INFORMATION SUPPLIED.
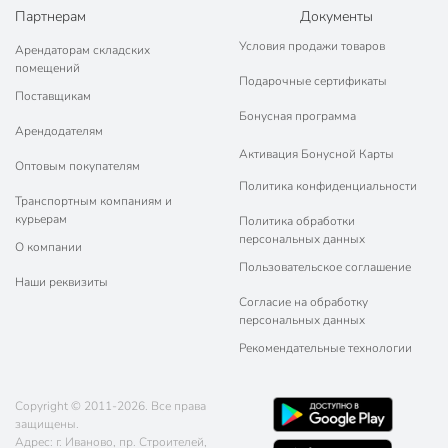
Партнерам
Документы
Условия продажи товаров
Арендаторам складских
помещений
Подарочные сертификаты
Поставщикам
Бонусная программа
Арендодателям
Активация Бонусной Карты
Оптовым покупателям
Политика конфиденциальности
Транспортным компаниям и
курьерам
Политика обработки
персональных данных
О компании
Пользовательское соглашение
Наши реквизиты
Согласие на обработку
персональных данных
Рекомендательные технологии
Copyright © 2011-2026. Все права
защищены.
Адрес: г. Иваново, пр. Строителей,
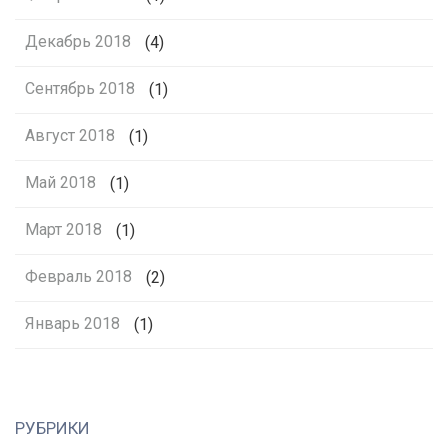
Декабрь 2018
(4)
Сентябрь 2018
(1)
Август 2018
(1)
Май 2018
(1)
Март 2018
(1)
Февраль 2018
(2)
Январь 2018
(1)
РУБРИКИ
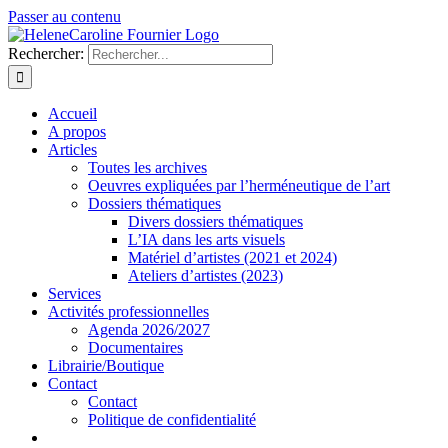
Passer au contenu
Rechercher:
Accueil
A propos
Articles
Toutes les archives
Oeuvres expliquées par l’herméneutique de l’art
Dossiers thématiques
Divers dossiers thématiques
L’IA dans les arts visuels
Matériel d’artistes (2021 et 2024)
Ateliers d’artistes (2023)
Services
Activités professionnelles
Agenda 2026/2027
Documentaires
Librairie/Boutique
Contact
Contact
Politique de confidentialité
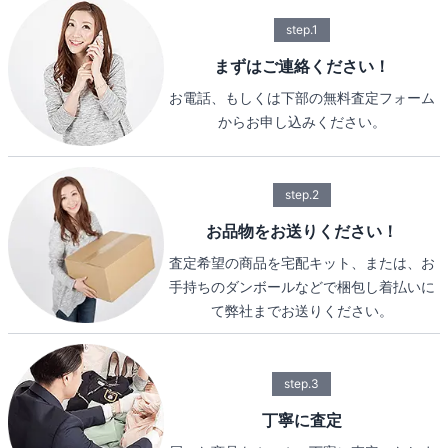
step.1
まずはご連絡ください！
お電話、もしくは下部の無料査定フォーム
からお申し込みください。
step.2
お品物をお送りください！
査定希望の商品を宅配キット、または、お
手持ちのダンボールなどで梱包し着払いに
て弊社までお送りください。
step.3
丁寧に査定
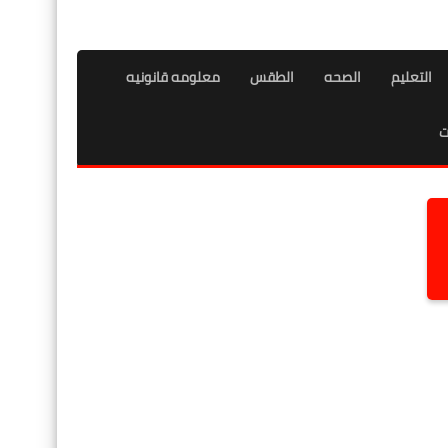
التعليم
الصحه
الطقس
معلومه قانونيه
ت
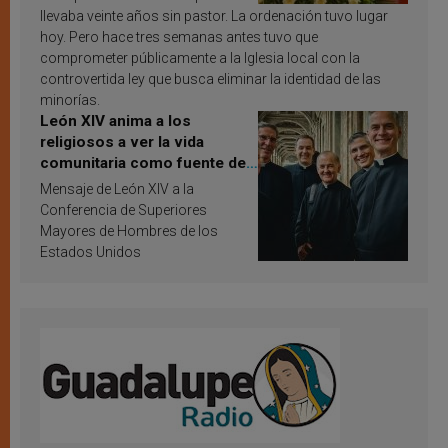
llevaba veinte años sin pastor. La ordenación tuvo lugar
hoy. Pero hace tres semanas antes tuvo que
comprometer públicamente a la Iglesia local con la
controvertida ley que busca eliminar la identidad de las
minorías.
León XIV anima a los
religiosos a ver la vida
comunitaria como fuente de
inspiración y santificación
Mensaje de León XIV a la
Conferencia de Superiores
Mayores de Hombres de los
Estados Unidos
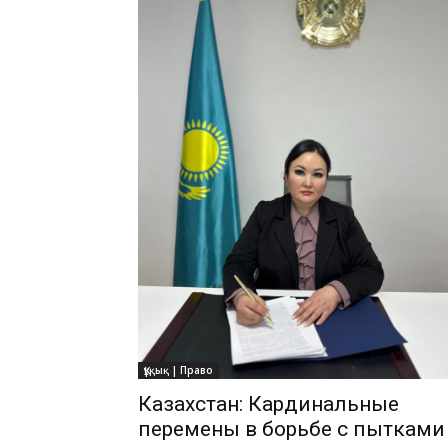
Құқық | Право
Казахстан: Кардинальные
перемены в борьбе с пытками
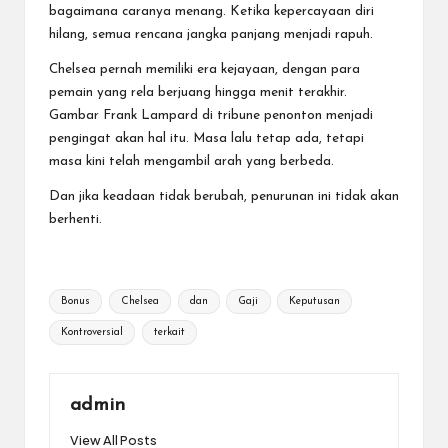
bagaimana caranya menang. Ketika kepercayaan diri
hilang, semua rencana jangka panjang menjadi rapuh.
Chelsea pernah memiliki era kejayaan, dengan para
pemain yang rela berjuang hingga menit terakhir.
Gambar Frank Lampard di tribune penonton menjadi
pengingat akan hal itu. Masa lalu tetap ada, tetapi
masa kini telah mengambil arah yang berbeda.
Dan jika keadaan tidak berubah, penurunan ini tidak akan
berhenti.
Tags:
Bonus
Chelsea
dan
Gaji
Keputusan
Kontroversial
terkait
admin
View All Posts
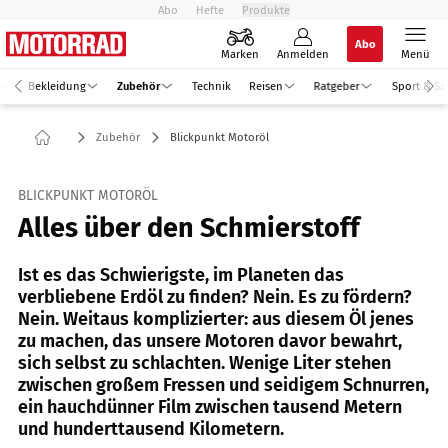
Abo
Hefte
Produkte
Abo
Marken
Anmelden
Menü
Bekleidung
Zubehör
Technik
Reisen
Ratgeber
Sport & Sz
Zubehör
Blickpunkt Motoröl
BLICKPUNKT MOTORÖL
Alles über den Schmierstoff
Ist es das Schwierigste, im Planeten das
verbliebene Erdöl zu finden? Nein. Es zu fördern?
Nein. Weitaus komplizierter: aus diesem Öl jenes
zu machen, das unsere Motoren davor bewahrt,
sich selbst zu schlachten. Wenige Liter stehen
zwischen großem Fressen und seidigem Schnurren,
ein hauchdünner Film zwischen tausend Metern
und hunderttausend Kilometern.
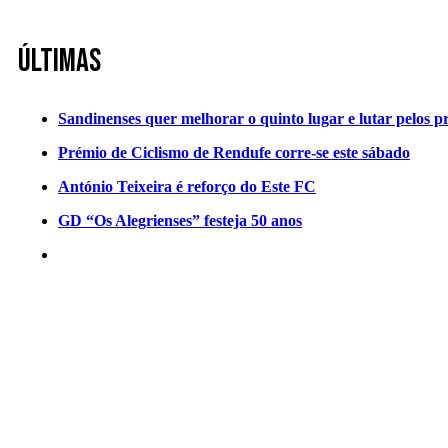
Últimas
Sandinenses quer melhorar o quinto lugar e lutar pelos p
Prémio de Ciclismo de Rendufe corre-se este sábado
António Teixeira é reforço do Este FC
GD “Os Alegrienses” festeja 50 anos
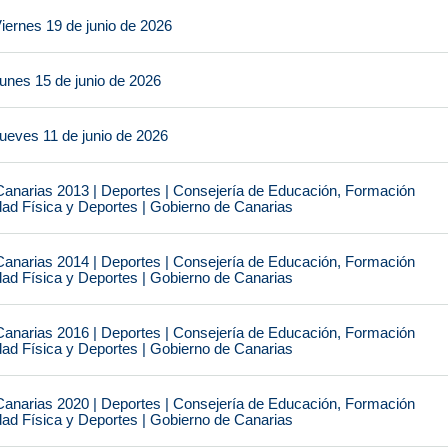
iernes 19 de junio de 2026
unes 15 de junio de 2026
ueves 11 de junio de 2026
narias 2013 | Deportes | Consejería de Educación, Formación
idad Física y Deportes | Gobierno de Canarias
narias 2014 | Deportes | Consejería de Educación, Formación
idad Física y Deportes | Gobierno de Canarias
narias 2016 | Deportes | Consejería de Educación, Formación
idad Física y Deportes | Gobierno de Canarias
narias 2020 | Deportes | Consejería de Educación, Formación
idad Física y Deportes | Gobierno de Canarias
...
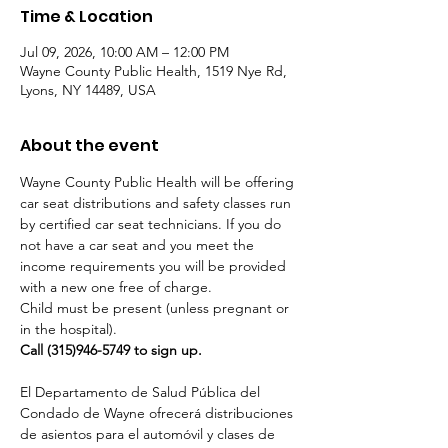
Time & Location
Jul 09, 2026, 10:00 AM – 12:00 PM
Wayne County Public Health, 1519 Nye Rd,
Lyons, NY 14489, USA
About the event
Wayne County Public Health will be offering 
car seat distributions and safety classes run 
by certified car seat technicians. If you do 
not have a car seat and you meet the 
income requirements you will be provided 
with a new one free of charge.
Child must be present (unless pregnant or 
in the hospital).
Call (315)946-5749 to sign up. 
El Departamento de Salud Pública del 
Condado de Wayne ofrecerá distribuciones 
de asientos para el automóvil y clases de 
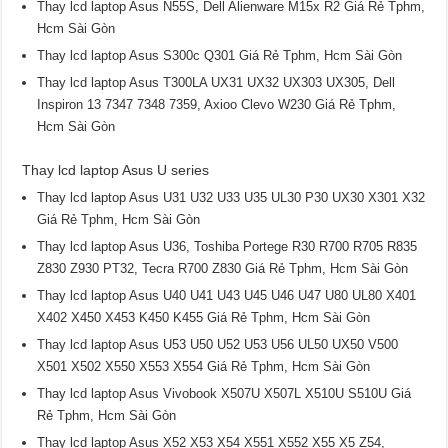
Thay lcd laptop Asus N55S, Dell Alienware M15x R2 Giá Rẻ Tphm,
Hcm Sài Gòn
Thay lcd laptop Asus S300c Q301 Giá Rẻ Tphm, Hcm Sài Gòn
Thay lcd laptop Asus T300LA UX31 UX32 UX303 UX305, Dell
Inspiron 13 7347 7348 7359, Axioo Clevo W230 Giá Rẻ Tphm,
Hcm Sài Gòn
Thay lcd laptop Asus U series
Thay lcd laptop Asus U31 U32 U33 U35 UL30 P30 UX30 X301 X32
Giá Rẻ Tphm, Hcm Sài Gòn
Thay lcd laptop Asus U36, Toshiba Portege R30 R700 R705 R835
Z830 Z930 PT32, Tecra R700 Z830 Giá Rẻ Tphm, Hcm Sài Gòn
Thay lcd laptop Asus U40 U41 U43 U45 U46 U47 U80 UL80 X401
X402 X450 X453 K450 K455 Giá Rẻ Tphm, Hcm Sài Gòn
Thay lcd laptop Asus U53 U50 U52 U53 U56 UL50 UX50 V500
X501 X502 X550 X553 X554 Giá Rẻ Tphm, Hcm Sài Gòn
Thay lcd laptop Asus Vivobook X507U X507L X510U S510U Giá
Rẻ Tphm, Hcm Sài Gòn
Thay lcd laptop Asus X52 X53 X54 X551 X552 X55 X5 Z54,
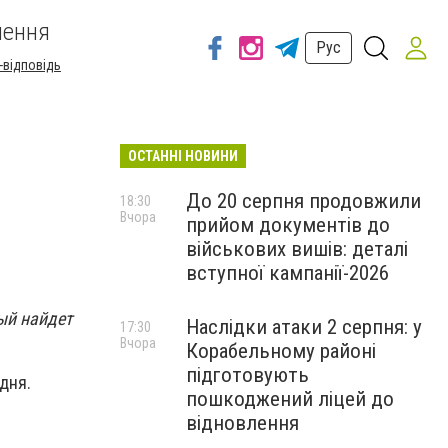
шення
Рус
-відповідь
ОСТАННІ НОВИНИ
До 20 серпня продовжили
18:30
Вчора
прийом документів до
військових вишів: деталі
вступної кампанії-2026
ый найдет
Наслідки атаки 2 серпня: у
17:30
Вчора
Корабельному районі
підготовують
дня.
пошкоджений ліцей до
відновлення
---
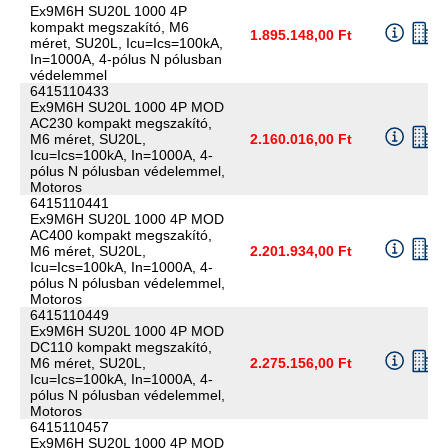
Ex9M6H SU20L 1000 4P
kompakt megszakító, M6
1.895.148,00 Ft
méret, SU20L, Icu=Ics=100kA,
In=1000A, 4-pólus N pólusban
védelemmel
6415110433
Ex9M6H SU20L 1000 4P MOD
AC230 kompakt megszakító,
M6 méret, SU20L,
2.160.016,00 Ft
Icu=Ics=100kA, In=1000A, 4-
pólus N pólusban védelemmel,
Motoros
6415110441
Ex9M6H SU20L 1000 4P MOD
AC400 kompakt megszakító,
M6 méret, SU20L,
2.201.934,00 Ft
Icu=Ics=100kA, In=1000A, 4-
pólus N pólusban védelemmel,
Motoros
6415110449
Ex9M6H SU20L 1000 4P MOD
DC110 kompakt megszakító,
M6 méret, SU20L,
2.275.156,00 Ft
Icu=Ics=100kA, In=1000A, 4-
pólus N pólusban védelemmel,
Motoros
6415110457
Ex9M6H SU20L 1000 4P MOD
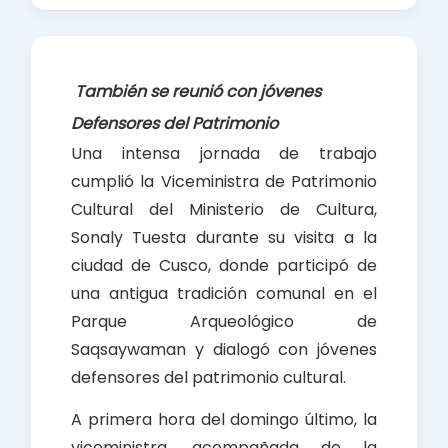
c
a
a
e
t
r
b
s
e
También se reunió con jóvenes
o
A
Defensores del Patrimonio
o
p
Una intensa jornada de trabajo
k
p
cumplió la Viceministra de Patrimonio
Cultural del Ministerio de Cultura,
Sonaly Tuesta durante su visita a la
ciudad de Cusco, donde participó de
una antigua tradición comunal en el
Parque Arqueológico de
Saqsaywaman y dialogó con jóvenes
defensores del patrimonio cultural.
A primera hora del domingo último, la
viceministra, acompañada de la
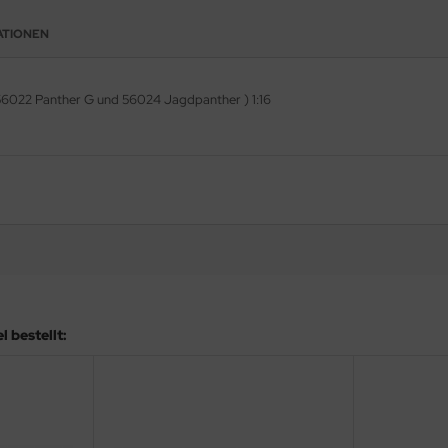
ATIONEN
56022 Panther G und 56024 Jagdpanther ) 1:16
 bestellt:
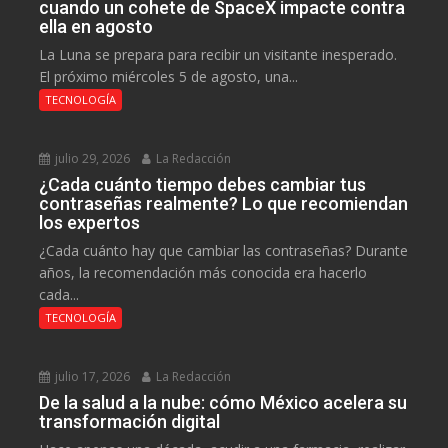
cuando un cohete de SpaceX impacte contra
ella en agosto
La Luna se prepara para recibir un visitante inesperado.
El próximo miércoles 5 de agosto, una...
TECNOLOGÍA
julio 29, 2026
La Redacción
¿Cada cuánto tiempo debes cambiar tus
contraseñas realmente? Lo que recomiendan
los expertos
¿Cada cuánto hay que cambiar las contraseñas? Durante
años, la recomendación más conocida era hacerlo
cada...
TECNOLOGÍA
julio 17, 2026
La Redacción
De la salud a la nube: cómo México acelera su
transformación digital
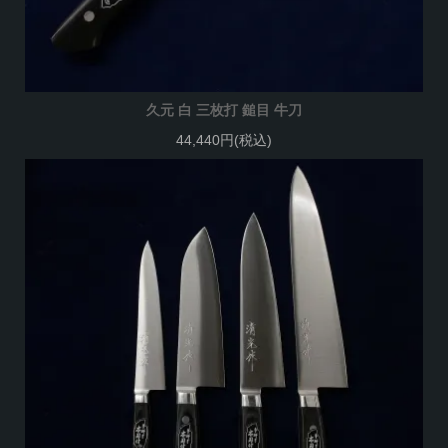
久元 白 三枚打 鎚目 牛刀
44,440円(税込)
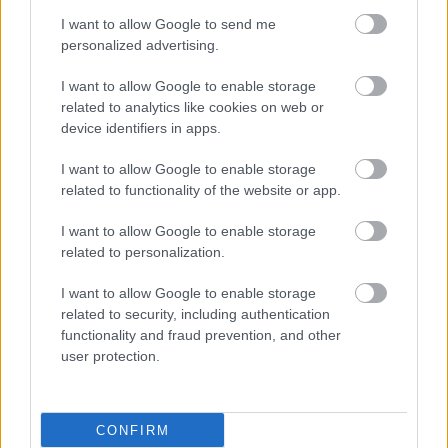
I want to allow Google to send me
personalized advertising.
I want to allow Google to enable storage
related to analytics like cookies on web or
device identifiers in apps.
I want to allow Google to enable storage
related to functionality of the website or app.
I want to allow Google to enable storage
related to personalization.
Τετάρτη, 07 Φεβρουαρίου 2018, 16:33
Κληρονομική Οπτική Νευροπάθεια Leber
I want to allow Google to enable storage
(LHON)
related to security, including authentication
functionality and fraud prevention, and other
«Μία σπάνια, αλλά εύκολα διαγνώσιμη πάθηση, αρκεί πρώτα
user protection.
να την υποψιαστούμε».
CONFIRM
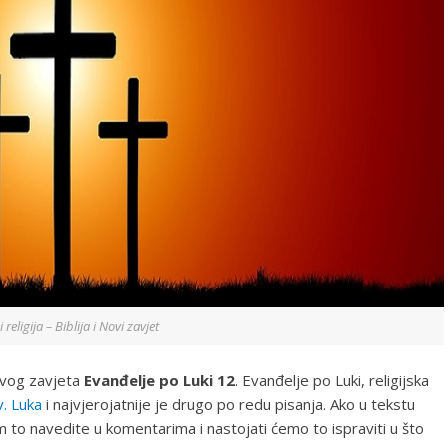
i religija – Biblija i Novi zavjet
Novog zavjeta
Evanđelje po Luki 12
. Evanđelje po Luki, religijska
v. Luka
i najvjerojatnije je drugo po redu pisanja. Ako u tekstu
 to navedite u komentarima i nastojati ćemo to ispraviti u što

WORK REQUIRED.
Word for word, restate the lines above from the line containing "Evanđelje po Luki 12" through the line containing "to navedite u", with both included and nothing else.

RESPONSE TO THE TASK.
Evanđelje po Luki 12
. Evanđelje po Luki, religijska
v. Luka
i najvjerojatnije je drugo po redu pisanja. Ako u tekstu
 to navedite u komentarima i nastojati ćemo to ispraviti u što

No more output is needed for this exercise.